▶ **Provided records**:

****

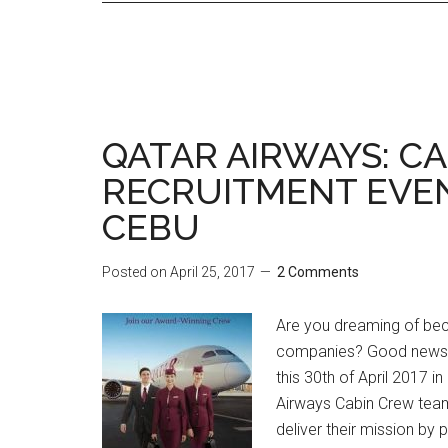
QATAR AIRWAYS: C
RECRUITMENT EVEN
CEBU
Posted on
April 25, 2017
2 Comments
Are you dreaming of beco
companies? Good news la
this 30th of April 2017 i
Airways Cabin Crew team
deliver their mission by 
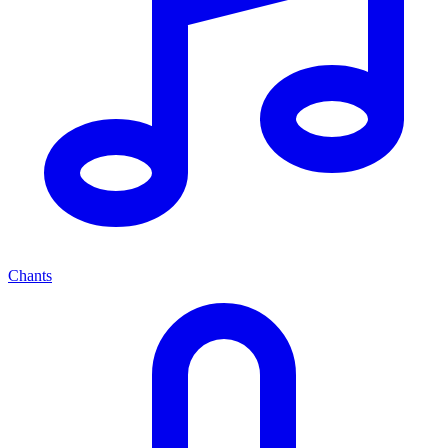
Chants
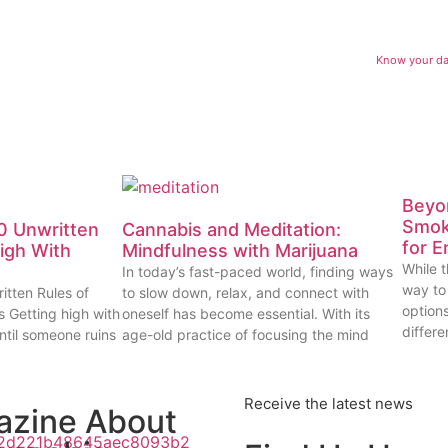
Know your dab
Beyon
Smok
0 Unwritten
Cannabis and Meditation:
for E
High With
Mindfulness with Marijuana
While t
In today’s fast-paced world, finding ways
way to
itten Rules of
to slow down, relax, and connect with
options
s Getting high with
oneself has become essential. With its
differe
ntil someone ruins
age-old practice of focusing the mind
Receive the latest news
azine About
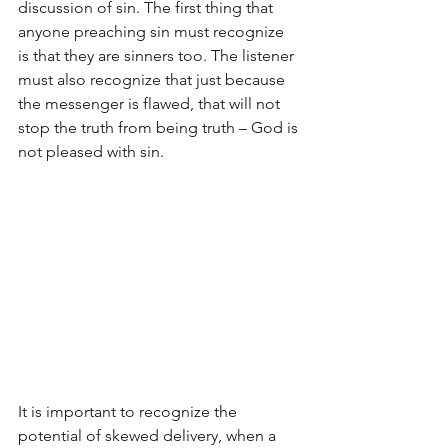
discussion of sin. The first thing that 
anyone preaching sin must recognize 
is that they are sinners too. The listener 
must also recognize that just because 
the messenger is flawed, that will not 
stop the truth from being truth – God is 
not pleased with sin.
It is important to recognize the 
potential of skewed delivery, when a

****

▶ **Task details**: Reproduce the material above in full, images excluded.

▶ **Answer for the task**:
QATAR AIRWAYS: C
RECRUITMENT EVEN
CEBU
Posted on
April 25, 2017
2 Comments
Are you dreaming of beco
companies? Good news la
this 30th of April 2017 i
Airways Cabin Crew team
deliver their mission by 
Chants
Know your dab
Beyon
Smok
0 Unwritten
Cannabis and Meditation:
for E
High With
Mindfulness with Marijuana
While t
In today’s fast-paced world, finding ways
way to
itten Rules of
to slow down, relax, and connect with
options
s Getting high with
oneself has become essential. With its
differe
ntil someone ruins
age-old practice of focusing the mind
Receive the latest news
azine About
discussion of sin. The first thing that 
anyone preaching sin must recognize 
is that they are sinners too. The listener 
must also recognize that just because 
the messenger is flawed, that will not 
stop the truth from being truth – God is 
not pleased with sin.
It is important to recognize the 
potential of skewed delivery, when a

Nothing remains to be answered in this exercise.